Conclusion: The standard deviation is between 23.3 and 30.6.

In this example, notice how a smaller standard deviation means a smaller significance level!

CI vs. p-value

Recall the following two facts:

  • CI: \(\mu\) is in the interval \(\bar x \pm z^*\sigma/\sqrt{n}\)
  • Test statistic: \(z_{obs} = \frac{\bar x - \mu_0}{\sigma/\sqrt{n}}\)

As homework, rearrange the test statistic equation for \(\mu_0\).

A new definition of confidence intervals: A \((1-\alpha)\)% CI contains every \(\mu_0\) that would NOT be rejected by a test at the \(\alpha\)% significance level.
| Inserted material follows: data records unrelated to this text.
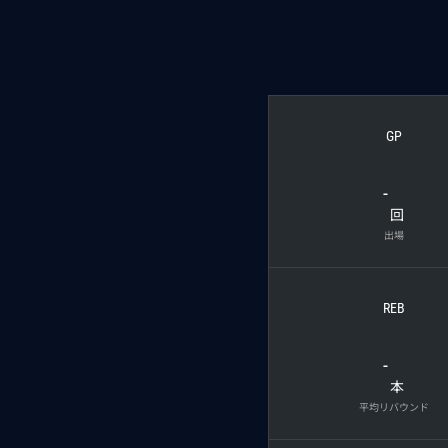
GP
-
回
出場
REB
-
本
平均リバウンド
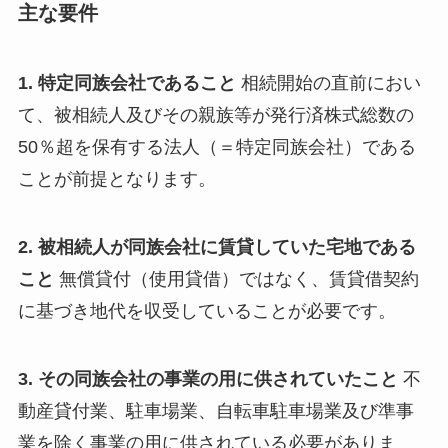
主な要件
1. 特定同族会社であること
相続開始の直前におい
て、被相続人及びその親族等が発行済株式総数の
50％超を保有する法人（＝特定同族会社）である
ことが前提となります。
2. 被相続人が同族会社に賃貸していた宅地である
こと
無償貸付（使用貸借）ではなく、賃貸借契約
に基づき地代を収受していることが必要です。
3. その同族会社の事業の用に供されていたこと
不
動産貸付業、駐車場業、自転車駐車場業及び準事
業を除く事業の用に供されている必要がありま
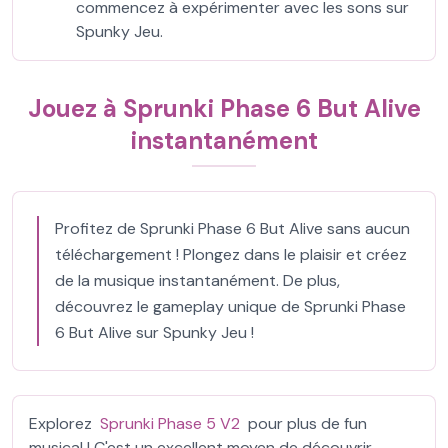
commencez à expérimenter avec les sons sur
Spunky Jeu.
Jouez à Sprunki Phase 6 But Alive
instantanément
Profitez de Sprunki Phase 6 But Alive sans aucun
téléchargement ! Plongez dans le plaisir et créez
de la musique instantanément. De plus,
découvrez le gameplay unique de Sprunki Phase
6 But Alive sur Spunky Jeu !
Explorez
Sprunki Phase 5 V2
pour plus de fun
musical ! C'est un excellent moyen de découvrir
This is why we don’t say that we “accept” the null hypothesis. There are an infinite number of hypothesis values in the CI - we can’t “accept” them all! Also, our tests only work in reference to the alternate hypothesis. We can only reject/not reject in reference to \(H_A\).

10.4 Self-Study Questions

  1. Explain the logic behind hypothesis testing in your own words. Make particular reference to the “at least as extreme as” part of the definition of a p-value.
  2. Explain why p-values are sample statistics.19
  3. What happens if a sample or study design is biased? In particular, suppose that the sample will systematically result in higher values that the population, and we’re testing \(H_A:\mu > \mu_0\). What happens to the p-value?20
  4. For CIs, I was adamant that we cannot speak of the probability that the population mean is inside the interval. We have now learned about the duality of CI and Hypothesis Testing, but we can speak of probability for test statistics21. What gives?22
  5. Suppose we are testing \(H_A:\mu > 10\) and we get a sample statistic \(\bar x = 10\). What would the p-value for this be?
  6. For a one-sided hypothesis test, what does it mean for our p-value to be larger than 0.5? Does this mean we did something wrong?23

10.5 Exercises

  1. Suppose we know that \(\sigma = 10\) and that the population is normally distributed, but we don’t know the mean. We found a sample mean of 150 from a sample of size 25. Test the hypothesis that \(\mu_0 < 155\) at the 5% level.
Solution
pnorm(150, mean = 155, sd = 10 / sqrt(25))
[1] 0.006209665

Since \(p<\alpha\), we reject the null hypothesis and conclude that the population mean is less than 155.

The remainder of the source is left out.